**Collected data**
-- -- --

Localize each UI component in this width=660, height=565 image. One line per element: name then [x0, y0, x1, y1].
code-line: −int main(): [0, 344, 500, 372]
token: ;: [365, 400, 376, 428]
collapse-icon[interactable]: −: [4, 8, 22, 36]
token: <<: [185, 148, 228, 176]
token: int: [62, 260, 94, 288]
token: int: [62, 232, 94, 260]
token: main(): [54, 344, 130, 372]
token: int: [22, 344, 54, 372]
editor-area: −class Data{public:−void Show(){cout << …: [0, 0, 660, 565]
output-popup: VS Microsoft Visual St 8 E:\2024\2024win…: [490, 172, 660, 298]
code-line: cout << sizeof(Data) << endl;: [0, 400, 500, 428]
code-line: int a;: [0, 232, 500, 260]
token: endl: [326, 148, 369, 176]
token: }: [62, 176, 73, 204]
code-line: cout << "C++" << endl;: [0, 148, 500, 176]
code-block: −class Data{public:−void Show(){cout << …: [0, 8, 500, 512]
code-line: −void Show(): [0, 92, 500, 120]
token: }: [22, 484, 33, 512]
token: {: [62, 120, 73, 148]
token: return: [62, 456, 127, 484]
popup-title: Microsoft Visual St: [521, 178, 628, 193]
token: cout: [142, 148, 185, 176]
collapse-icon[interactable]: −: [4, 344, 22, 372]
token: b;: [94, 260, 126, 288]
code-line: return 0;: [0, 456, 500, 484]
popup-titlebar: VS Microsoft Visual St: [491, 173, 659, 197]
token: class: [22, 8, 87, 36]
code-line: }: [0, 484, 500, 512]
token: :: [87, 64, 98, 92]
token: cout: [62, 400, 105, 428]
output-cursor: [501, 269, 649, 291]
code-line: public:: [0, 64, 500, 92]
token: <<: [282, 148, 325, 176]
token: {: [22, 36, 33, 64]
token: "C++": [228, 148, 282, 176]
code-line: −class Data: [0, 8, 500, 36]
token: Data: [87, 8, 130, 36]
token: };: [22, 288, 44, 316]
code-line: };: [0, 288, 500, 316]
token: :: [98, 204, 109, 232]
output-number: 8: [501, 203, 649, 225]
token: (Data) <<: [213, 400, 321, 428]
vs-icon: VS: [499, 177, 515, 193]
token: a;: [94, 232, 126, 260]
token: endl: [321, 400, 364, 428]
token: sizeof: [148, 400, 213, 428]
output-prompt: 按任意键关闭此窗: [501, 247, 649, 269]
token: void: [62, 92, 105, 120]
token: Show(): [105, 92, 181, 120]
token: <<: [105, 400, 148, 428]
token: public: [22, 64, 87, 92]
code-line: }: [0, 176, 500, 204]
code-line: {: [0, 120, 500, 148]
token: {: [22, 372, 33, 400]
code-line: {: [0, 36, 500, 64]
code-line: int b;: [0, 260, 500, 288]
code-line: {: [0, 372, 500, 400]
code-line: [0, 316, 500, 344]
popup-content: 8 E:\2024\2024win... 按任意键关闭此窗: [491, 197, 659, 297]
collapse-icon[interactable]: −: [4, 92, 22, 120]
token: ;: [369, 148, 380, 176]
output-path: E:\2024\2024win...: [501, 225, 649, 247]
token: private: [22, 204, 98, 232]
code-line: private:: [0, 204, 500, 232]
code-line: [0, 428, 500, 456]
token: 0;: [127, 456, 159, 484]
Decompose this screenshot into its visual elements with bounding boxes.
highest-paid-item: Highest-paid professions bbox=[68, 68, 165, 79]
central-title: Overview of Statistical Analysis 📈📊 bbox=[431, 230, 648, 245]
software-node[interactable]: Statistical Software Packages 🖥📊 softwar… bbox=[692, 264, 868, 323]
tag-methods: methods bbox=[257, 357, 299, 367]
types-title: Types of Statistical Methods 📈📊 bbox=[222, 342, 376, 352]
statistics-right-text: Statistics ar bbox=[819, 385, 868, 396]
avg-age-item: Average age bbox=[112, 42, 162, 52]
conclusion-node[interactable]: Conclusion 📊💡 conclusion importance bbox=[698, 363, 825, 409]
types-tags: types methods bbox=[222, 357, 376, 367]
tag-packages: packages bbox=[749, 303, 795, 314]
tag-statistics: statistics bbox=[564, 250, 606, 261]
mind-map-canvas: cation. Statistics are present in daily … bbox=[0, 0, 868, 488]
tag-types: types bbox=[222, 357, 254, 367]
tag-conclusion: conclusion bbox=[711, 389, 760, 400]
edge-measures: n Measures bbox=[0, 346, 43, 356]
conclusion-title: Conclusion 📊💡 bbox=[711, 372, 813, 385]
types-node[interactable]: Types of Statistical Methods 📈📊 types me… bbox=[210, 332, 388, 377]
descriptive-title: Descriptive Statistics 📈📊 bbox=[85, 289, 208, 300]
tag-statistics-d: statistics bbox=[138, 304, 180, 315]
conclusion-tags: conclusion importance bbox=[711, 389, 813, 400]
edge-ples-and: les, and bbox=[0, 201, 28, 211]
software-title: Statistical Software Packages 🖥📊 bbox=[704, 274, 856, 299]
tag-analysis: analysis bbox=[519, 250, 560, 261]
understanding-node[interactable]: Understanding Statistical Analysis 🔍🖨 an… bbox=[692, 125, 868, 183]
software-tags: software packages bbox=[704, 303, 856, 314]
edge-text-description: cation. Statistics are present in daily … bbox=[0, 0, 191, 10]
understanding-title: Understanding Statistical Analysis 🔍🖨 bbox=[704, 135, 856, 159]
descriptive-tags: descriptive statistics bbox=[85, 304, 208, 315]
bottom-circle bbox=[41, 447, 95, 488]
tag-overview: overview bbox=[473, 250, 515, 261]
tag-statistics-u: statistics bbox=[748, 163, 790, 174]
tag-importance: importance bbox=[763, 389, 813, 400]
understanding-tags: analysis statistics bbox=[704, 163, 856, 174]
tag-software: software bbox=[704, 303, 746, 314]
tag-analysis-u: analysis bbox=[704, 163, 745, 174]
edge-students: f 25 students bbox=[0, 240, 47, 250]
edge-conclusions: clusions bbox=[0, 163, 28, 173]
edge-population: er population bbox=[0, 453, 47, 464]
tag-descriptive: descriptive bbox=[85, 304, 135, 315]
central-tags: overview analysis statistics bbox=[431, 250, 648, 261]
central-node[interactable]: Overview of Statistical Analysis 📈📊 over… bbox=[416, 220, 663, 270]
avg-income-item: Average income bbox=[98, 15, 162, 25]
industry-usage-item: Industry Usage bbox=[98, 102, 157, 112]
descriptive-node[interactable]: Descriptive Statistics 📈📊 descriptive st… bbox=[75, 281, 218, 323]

-- -- --

**Requirement**
I'd like all of the entries written out again exactly as they appear above.

**Exercise result**
Localize each UI component in this width=660, height=565 image. One line per element: name then [x0, y0, x1, y1].
code-line: −int main(): [0, 344, 500, 372]
token: ;: [365, 400, 376, 428]
collapse-icon[interactable]: −: [4, 8, 22, 36]
token: <<: [185, 148, 228, 176]
token: int: [62, 260, 94, 288]
token: int: [62, 232, 94, 260]
token: main(): [54, 344, 130, 372]
token: int: [22, 344, 54, 372]
editor-area: −class Data{public:−void Show(){cout << …: [0, 0, 660, 565]
output-popup: VS Microsoft Visual St 8 E:\2024\2024win…: [490, 172, 660, 298]
code-line: cout << sizeof(Data) << endl;: [0, 400, 500, 428]
code-line: int a;: [0, 232, 500, 260]
token: endl: [326, 148, 369, 176]
token: }: [62, 176, 73, 204]
code-line: cout << "C++" << endl;: [0, 148, 500, 176]
code-block: −class Data{public:−void Show(){cout << …: [0, 8, 500, 512]
code-line: −void Show(): [0, 92, 500, 120]
token: }: [22, 484, 33, 512]
token: {: [62, 120, 73, 148]
token: return: [62, 456, 127, 484]
popup-title: Microsoft Visual St: [521, 178, 628, 193]
token: cout: [142, 148, 185, 176]
collapse-icon[interactable]: −: [4, 344, 22, 372]
token: b;: [94, 260, 126, 288]
code-line: return 0;: [0, 456, 500, 484]
popup-titlebar: VS Microsoft Visual St: [491, 173, 659, 197]
token: class: [22, 8, 87, 36]
code-line: }: [0, 484, 500, 512]
token: :: [87, 64, 98, 92]
token: cout: [62, 400, 105, 428]
output-cursor: [501, 269, 649, 291]
code-line: public:: [0, 64, 500, 92]
token: <<: [282, 148, 325, 176]
token: {: [22, 36, 33, 64]
token: "C++": [228, 148, 282, 176]
code-line: −class Data: [0, 8, 500, 36]
token: Data: [87, 8, 130, 36]
token: };: [22, 288, 44, 316]
code-line: };: [0, 288, 500, 316]
token: :: [98, 204, 109, 232]
output-number: 8: [501, 203, 649, 225]
token: (Data) <<: [213, 400, 321, 428]
vs-icon: VS: [499, 177, 515, 193]
token: a;: [94, 232, 126, 260]
token: endl: [321, 400, 364, 428]
token: sizeof: [148, 400, 213, 428]
output-prompt: 按任意键关闭此窗: [501, 247, 649, 269]
token: void: [62, 92, 105, 120]
token: Show(): [105, 92, 181, 120]
token: <<: [105, 400, 148, 428]
token: public: [22, 64, 87, 92]
code-line: }: [0, 176, 500, 204]
code-line: {: [0, 120, 500, 148]
token: {: [22, 372, 33, 400]
code-line: {: [0, 36, 500, 64]
code-line: int b;: [0, 260, 500, 288]
code-line: {: [0, 372, 500, 400]
code-line: [0, 316, 500, 344]
popup-content: 8 E:\2024\2024win... 按任意键关闭此窗: [491, 197, 659, 297]
collapse-icon[interactable]: −: [4, 92, 22, 120]
token: ;: [369, 148, 380, 176]
output-path: E:\2024\2024win...: [501, 225, 649, 247]
token: private: [22, 204, 98, 232]
code-line: private:: [0, 204, 500, 232]
code-line: [0, 428, 500, 456]
token: 0;: [127, 456, 159, 484]
Decompose this screenshot into its visual elements with bounding boxes.
highest-paid-item: Highest-paid professions bbox=[68, 68, 165, 79]
central-title: Overview of Statistical Analysis 📈📊 bbox=[431, 230, 648, 245]
software-node[interactable]: Statistical Software Packages 🖥📊 softwar… bbox=[692, 264, 868, 323]
tag-methods: methods bbox=[257, 357, 299, 367]
types-title: Types of Statistical Methods 📈📊 bbox=[222, 342, 376, 352]
statistics-right-text: Statistics ar bbox=[819, 385, 868, 396]
avg-age-item: Average age bbox=[112, 42, 162, 52]
conclusion-node[interactable]: Conclusion 📊💡 conclusion importance bbox=[698, 363, 825, 409]
types-tags: types methods bbox=[222, 357, 376, 367]
tag-packages: packages bbox=[749, 303, 795, 314]
tag-statistics: statistics bbox=[564, 250, 606, 261]
mind-map-canvas: cation. Statistics are present in daily … bbox=[0, 0, 868, 488]
tag-types: types bbox=[222, 357, 254, 367]
tag-conclusion: conclusion bbox=[711, 389, 760, 400]
edge-measures: n Measures bbox=[0, 346, 43, 356]
conclusion-title: Conclusion 📊💡 bbox=[711, 372, 813, 385]
types-node[interactable]: Types of Statistical Methods 📈📊 types me… bbox=[210, 332, 388, 377]
descriptive-title: Descriptive Statistics 📈📊 bbox=[85, 289, 208, 300]
tag-statistics-d: statistics bbox=[138, 304, 180, 315]
conclusion-tags: conclusion importance bbox=[711, 389, 813, 400]
edge-ples-and: les, and bbox=[0, 201, 28, 211]
software-title: Statistical Software Packages 🖥📊 bbox=[704, 274, 856, 299]
tag-analysis: analysis bbox=[519, 250, 560, 261]
understanding-node[interactable]: Understanding Statistical Analysis 🔍🖨 an… bbox=[692, 125, 868, 183]
software-tags: software packages bbox=[704, 303, 856, 314]
edge-text-description: cation. Statistics are present in daily … bbox=[0, 0, 191, 10]
understanding-title: Understanding Statistical Analysis 🔍🖨 bbox=[704, 135, 856, 159]
descriptive-tags: descriptive statistics bbox=[85, 304, 208, 315]
bottom-circle bbox=[41, 447, 95, 488]
tag-overview: overview bbox=[473, 250, 515, 261]
tag-statistics-u: statistics bbox=[748, 163, 790, 174]
tag-importance: importance bbox=[763, 389, 813, 400]
understanding-tags: analysis statistics bbox=[704, 163, 856, 174]
tag-software: software bbox=[704, 303, 746, 314]
tag-analysis-u: analysis bbox=[704, 163, 745, 174]
edge-students: f 25 students bbox=[0, 240, 47, 250]
edge-conclusions: clusions bbox=[0, 163, 28, 173]
edge-population: er population bbox=[0, 453, 47, 464]
tag-descriptive: descriptive bbox=[85, 304, 135, 315]
central-tags: overview analysis statistics bbox=[431, 250, 648, 261]
central-node[interactable]: Overview of Statistical Analysis 📈📊 over… bbox=[416, 220, 663, 270]
avg-income-item: Average income bbox=[98, 15, 162, 25]
industry-usage-item: Industry Usage bbox=[98, 102, 157, 112]
descriptive-node[interactable]: Descriptive Statistics 📈📊 descriptive st… bbox=[75, 281, 218, 323]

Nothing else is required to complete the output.